What Is Splice Machine?

Splice Machine is a scale-out SQL RDBMS with ACID transactions, in-memory analytics and in-database machine learning combined.

Our platform simplifies your architecture by seamlessly packaging a set of compute engines, saving you the time and expense of having to duct tape systems together yourself.

Low-Latency Row-Based Storage

To deliver low latency OLTP reads and writes, Splice Machine auto-shards row-based storage across region servers. Region servers consist of multiple regions that are records ordered by primary key to enable fast point lookups and range scans. The database also features consistent secondary indexes to support many access keys.

Splice Machine enables fast writes by writing to an in-memory buffer for speed, and logs writes in durable write-ahead-logs in case of region server failures.
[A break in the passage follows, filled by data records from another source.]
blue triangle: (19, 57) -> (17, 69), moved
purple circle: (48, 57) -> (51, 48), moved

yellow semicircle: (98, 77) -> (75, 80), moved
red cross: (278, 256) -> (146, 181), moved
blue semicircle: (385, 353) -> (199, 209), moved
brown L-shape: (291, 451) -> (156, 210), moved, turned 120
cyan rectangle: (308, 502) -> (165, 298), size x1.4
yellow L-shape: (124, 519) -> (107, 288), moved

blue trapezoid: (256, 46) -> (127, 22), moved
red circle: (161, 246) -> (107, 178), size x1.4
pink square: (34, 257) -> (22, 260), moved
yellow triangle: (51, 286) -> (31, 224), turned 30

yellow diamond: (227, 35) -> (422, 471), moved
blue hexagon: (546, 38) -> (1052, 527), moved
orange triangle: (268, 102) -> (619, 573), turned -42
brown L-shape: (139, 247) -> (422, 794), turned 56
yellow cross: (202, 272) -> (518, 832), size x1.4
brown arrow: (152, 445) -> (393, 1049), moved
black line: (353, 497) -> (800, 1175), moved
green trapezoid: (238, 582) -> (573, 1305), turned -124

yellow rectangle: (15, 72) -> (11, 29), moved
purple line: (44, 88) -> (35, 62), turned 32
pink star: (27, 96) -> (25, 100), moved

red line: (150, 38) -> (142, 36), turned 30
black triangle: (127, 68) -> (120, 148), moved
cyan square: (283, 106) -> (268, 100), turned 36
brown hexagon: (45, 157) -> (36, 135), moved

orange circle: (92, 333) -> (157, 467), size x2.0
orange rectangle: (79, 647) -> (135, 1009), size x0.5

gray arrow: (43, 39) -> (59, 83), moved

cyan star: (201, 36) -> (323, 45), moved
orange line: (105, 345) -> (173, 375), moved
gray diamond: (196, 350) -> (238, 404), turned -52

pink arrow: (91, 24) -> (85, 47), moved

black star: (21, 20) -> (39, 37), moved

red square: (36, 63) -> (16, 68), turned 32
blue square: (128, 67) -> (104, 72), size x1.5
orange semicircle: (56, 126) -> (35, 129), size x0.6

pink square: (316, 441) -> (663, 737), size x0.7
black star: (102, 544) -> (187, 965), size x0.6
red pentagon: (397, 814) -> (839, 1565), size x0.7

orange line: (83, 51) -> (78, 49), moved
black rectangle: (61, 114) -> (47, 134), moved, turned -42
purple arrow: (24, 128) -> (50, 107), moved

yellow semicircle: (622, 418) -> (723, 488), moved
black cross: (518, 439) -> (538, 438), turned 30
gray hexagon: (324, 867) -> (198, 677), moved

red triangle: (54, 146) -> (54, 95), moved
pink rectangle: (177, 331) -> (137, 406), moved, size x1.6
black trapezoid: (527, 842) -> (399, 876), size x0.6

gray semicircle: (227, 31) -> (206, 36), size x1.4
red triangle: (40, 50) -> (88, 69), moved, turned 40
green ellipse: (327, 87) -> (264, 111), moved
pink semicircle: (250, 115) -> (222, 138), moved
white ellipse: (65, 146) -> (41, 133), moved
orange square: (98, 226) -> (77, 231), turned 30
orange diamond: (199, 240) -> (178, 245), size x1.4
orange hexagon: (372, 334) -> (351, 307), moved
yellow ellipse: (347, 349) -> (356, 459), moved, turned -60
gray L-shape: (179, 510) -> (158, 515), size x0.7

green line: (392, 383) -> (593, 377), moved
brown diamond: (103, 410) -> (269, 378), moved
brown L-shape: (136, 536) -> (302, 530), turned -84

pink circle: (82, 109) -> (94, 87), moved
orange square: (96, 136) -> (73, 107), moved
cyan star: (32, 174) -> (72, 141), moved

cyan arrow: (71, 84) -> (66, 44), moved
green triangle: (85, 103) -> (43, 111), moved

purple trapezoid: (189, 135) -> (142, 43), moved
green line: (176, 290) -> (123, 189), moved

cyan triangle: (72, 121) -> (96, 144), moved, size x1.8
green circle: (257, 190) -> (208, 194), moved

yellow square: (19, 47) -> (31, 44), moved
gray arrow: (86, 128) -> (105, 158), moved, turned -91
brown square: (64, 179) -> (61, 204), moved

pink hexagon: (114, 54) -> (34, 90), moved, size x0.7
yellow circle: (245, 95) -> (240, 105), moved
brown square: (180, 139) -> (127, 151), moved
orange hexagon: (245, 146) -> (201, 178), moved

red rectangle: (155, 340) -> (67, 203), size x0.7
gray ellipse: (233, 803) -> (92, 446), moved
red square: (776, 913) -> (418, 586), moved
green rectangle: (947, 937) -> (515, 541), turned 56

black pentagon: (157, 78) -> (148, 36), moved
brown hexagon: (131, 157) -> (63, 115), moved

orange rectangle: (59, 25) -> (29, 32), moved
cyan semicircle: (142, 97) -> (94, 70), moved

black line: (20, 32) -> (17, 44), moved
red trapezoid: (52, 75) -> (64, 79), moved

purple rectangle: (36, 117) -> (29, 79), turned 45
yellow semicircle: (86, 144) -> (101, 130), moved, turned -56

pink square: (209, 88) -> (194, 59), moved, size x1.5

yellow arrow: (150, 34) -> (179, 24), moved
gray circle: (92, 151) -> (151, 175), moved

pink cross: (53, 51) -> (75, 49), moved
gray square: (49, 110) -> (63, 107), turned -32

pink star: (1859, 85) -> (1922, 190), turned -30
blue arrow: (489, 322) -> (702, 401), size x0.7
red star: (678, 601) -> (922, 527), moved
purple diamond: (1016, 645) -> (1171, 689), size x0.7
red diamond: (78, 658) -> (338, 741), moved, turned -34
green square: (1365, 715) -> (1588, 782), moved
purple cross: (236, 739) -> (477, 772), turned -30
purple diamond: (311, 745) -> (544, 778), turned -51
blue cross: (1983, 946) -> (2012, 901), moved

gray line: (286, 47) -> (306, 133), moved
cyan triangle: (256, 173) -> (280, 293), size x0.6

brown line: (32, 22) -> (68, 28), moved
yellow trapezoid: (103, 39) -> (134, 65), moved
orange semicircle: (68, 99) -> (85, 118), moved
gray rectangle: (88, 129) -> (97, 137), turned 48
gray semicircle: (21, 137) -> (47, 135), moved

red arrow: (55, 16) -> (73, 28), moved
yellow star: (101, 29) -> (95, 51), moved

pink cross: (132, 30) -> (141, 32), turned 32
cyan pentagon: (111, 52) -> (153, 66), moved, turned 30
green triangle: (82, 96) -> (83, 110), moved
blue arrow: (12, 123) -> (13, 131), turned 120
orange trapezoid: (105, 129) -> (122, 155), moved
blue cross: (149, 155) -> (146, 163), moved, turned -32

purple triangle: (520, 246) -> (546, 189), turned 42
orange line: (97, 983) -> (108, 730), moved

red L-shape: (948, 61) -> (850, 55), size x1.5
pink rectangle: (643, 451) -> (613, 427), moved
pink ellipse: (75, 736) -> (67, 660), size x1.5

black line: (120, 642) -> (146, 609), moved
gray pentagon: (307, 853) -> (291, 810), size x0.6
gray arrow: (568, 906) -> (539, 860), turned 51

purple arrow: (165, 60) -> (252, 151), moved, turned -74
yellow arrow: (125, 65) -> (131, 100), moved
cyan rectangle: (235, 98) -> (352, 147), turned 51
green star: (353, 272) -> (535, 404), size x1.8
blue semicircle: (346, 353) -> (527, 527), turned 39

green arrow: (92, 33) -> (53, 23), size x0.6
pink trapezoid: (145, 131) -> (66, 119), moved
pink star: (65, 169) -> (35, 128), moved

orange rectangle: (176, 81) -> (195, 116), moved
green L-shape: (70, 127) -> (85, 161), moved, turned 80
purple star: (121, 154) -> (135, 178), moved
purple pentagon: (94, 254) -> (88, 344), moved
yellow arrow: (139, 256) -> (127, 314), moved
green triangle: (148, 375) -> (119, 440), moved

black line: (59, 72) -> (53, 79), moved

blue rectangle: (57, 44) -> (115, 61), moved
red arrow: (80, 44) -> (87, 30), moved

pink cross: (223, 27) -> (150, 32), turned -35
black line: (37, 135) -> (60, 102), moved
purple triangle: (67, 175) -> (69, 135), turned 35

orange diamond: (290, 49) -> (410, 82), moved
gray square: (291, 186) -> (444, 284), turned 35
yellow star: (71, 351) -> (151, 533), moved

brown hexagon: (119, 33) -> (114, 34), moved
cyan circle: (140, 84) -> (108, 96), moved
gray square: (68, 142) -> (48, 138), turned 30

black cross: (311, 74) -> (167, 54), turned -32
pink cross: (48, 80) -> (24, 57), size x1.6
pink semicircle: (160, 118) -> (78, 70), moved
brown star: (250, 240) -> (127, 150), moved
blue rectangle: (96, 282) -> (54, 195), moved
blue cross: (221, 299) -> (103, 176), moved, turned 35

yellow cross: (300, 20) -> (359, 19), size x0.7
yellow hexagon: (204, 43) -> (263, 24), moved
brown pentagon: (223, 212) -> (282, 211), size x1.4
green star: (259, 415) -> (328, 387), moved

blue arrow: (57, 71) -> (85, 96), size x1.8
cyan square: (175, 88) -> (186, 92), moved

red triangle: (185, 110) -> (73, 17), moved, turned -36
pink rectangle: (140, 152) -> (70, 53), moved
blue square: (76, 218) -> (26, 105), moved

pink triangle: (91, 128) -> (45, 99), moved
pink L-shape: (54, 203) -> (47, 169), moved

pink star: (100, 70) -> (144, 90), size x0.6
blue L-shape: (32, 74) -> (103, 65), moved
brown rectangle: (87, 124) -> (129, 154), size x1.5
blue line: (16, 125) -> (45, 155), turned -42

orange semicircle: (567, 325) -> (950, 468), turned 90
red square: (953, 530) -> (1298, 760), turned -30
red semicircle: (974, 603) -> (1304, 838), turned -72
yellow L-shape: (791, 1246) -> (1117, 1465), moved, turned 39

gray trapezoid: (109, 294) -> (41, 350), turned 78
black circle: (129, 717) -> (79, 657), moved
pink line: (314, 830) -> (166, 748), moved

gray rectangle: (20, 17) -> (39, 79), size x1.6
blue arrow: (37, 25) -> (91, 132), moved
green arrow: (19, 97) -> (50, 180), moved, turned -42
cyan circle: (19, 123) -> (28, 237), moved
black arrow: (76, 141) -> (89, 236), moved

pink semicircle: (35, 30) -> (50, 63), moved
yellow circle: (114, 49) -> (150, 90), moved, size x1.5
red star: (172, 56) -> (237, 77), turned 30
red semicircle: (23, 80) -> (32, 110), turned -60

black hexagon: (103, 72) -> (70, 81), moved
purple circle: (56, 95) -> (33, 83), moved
When the write buffer fills up, the data is flushed to disk as multiple redundant files for high availability.

Efficient Columnar Storage

Today’s modern, intelligent applications need to tap into not just up-to-second transactional data, but also query deep, historical data that unlocks trends, patterns and insights. Splice Machine’s dual model leverages columnar external tables on cost-effective storage on cloud block storage, HDFS or local files as Parquet, ORC or Avro files with append-only functionality.

First-class tables can be joined with low-latency row-based storage for hybrid computation. Splice Machine allows “INSERT INTO SELECT FROM ” SQL queries to create mini-data marts that enable point-queries and range scans against a large data warehouse on S3 or ADLS.

ACID Transactions

Splice Machine’s patented distributed transaction system maintains ACID (Atomicity, Consistency, Isolation, Durability) properties across multiple tables, records, constraints, and indexes, allowing Splice Machine to power critical applications.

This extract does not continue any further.